What the task asks — Filter the entries for the string "lang". Copy each line that has it.
(Beginning of Record excerpts)
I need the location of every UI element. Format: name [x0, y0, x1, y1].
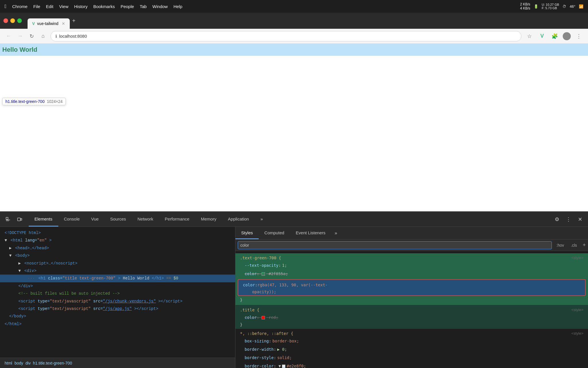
dom-line-head[interactable]: ▶ <head>…</head> — [0, 244, 235, 252]
menubar-chrome[interactable]: Chrome — [12, 4, 28, 9]
breadcrumb-html[interactable]: html — [5, 361, 12, 365]
active-tab[interactable]: V vue-tailwind ✕ — [28, 18, 70, 29]
devtools-more-button[interactable]: ⋮ — [564, 215, 573, 224]
css-prop-color-strikethrough[interactable]: color: #2f855a; — [235, 270, 588, 278]
styles-filter-input[interactable] — [238, 241, 552, 249]
css-source[interactable]: <style> — [571, 256, 583, 260]
styles-filter-bar: :hov .cls + — [235, 239, 588, 251]
breadcrumb-h1[interactable]: h1.title.text-green-700 — [33, 361, 72, 365]
dom-line-app-script[interactable]: <script type="text/javascript" src="/js/… — [0, 305, 235, 313]
expand-arrow-icon: ▼ — [9, 253, 11, 258]
element-inspector-button[interactable] — [3, 215, 13, 224]
forward-button[interactable]: → — [16, 32, 24, 40]
chrome-titlebar: V vue-tailwind ✕ + — [0, 13, 588, 29]
dom-line-html-close[interactable]: </html> — [0, 320, 235, 328]
css-source-universal[interactable]: <style> — [571, 331, 583, 336]
styles-tab-styles[interactable]: Styles — [235, 227, 259, 239]
menubar-view[interactable]: View — [59, 4, 68, 9]
maximize-button[interactable] — [17, 18, 22, 23]
menubar-people[interactable]: People — [121, 4, 134, 9]
url-bar[interactable]: ℹ localhost:8080 — [51, 31, 521, 41]
address-right-buttons: ☆ V 🧩 ⋮ — [525, 32, 583, 41]
css-selector-title[interactable]: .title { — [240, 308, 259, 312]
color-swatch-red[interactable] — [262, 316, 265, 319]
color-swatch-green[interactable] — [262, 272, 265, 276]
macos-menubar:  Chrome File Edit View History Bookmark… — [0, 0, 588, 13]
dom-line-body-close[interactable]: </body> — [0, 313, 235, 320]
tab-more[interactable]: » — [255, 212, 268, 227]
menubar-file[interactable]: File — [33, 4, 40, 9]
css-selector[interactable]: .text-green-700 { — [240, 256, 281, 260]
menubar-help[interactable]: Help — [173, 4, 182, 9]
css-prop-color-rgba[interactable]: color : rgba(47, 133, 90, var(--text- — [238, 281, 585, 289]
css-prop-color-rgba-cont: opacity)); — [238, 290, 585, 294]
tab-network[interactable]: Network — [132, 212, 159, 227]
dom-tree[interactable]: <!DOCTYPE html> ▼ <html lang="en" > ▶ <h… — [0, 227, 235, 358]
minimize-button[interactable] — [10, 18, 15, 23]
tab-sources[interactable]: Sources — [105, 212, 132, 227]
css-prop-title-color[interactable]: color: red; — [235, 313, 588, 322]
styles-tab-event-listeners[interactable]: Event Listeners — [290, 227, 331, 239]
css-prop-text-opacity[interactable]: --text-opacity : 1; — [235, 261, 588, 270]
css-prop-border-color[interactable]: border-color : ▼ #e2e8f0; — [235, 362, 588, 368]
menubar-tab[interactable]: Tab — [140, 4, 147, 9]
extensions-button[interactable]: 🧩 — [550, 32, 559, 41]
back-button[interactable]: ← — [5, 32, 13, 40]
pseudo-filter-button[interactable]: :hov — [554, 242, 566, 248]
css-rule-universal-header: *, ::before, ::after { <style> — [235, 330, 588, 337]
chrome-menu-button[interactable]: ⋮ — [574, 32, 583, 41]
dom-line-html[interactable]: ▼ <html lang="en" > — [0, 237, 235, 244]
css-prop-border-width[interactable]: border-width : ▶ 0; — [235, 345, 588, 354]
tab-performance[interactable]: Performance — [159, 212, 195, 227]
home-button[interactable]: ⌂ — [39, 32, 47, 40]
css-prop-box-sizing[interactable]: box-sizing : border-box; — [235, 337, 588, 345]
expand-arrow-icon: ▼ — [5, 238, 7, 243]
reload-button[interactable]: ↻ — [28, 32, 36, 40]
css-source-title[interactable]: <style> — [571, 308, 583, 312]
tab-console[interactable]: Console — [58, 212, 86, 227]
tab-memory[interactable]: Memory — [195, 212, 222, 227]
battery-icon: 🔋 — [534, 4, 538, 9]
css-rule-universal: *, ::before, ::after { <style> box-sizin… — [235, 329, 588, 368]
memory-info: U: 10.27 GBF: 5.73 GB — [542, 3, 559, 10]
close-button[interactable] — [3, 18, 8, 23]
styles-tab-computed[interactable]: Computed — [259, 227, 290, 239]
breadcrumb-div[interactable]: div — [26, 361, 31, 365]
color-swatch-border[interactable] — [282, 365, 285, 368]
tab-close-button[interactable]: ✕ — [62, 21, 65, 26]
vuejs-extension-button[interactable]: V — [537, 32, 547, 41]
dom-line-vendors-script[interactable]: <script type="text/javascript" src="/js/… — [0, 298, 235, 305]
breadcrumb-body[interactable]: body — [14, 361, 23, 365]
dom-line-div[interactable]: ▼ <div> — [0, 267, 235, 275]
dom-panel: <!DOCTYPE html> ▼ <html lang="en" > ▶ <h… — [0, 227, 235, 368]
menubar-history[interactable]: History — [74, 4, 88, 9]
cls-filter-button[interactable]: .cls — [568, 242, 579, 248]
css-rule-text-green-700: .text-green-700 { <style> --text-opacity… — [235, 253, 588, 305]
tab-vue[interactable]: Vue — [86, 212, 105, 227]
wifi-icon: 📶 — [579, 4, 583, 9]
dom-line-h1[interactable]: ··· <h1 class="title text-green-700" > H… — [0, 275, 235, 282]
new-tab-button[interactable]: + — [72, 18, 76, 24]
menubar-bookmarks[interactable]: Bookmarks — [93, 4, 115, 9]
tab-application[interactable]: Application — [222, 212, 255, 227]
dom-line-noscript[interactable]: ▶ <noscript>…</noscript> — [0, 260, 235, 267]
styles-tab-more[interactable]: » — [331, 227, 341, 239]
css-prop-border-style[interactable]: border-style : solid; — [235, 354, 588, 362]
tab-elements[interactable]: Elements — [29, 212, 58, 227]
menubar-window[interactable]: Window — [152, 4, 168, 9]
bookmark-button[interactable]: ☆ — [525, 32, 534, 41]
devtools-close-button[interactable]: ✕ — [575, 215, 585, 224]
tab-title: vue-tailwind — [37, 21, 58, 26]
devtools-icon-buttons — [3, 215, 24, 224]
css-selector-universal[interactable]: *, ::before, ::after { — [240, 331, 293, 336]
avatar[interactable] — [563, 32, 571, 40]
add-style-button[interactable]: + — [583, 242, 586, 248]
dom-line-div-close[interactable]: </div> — [0, 282, 235, 290]
tab-bar: V vue-tailwind ✕ + — [28, 13, 76, 29]
apple-menu[interactable]:  — [5, 3, 7, 9]
devtools-settings-button[interactable]: ⚙ — [552, 215, 562, 224]
dom-line-body[interactable]: ▼ <body> — [0, 252, 235, 259]
device-toolbar-button[interactable] — [15, 215, 24, 224]
css-rule-header: .text-green-700 { <style> — [235, 254, 588, 261]
menubar-edit[interactable]: Edit — [46, 4, 53, 9]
(End of Record excerpts)
Exercise result —
dom-tree[interactable]: <!DOCTYPE html> ▼ <html lang="en" > ▶ <h… — [0, 227, 235, 358]
dom-line-html[interactable]: ▼ <html lang="en" > — [0, 237, 235, 244]
dom-panel: <!DOCTYPE html> ▼ <html lang="en" > ▶ <h… — [0, 227, 235, 368]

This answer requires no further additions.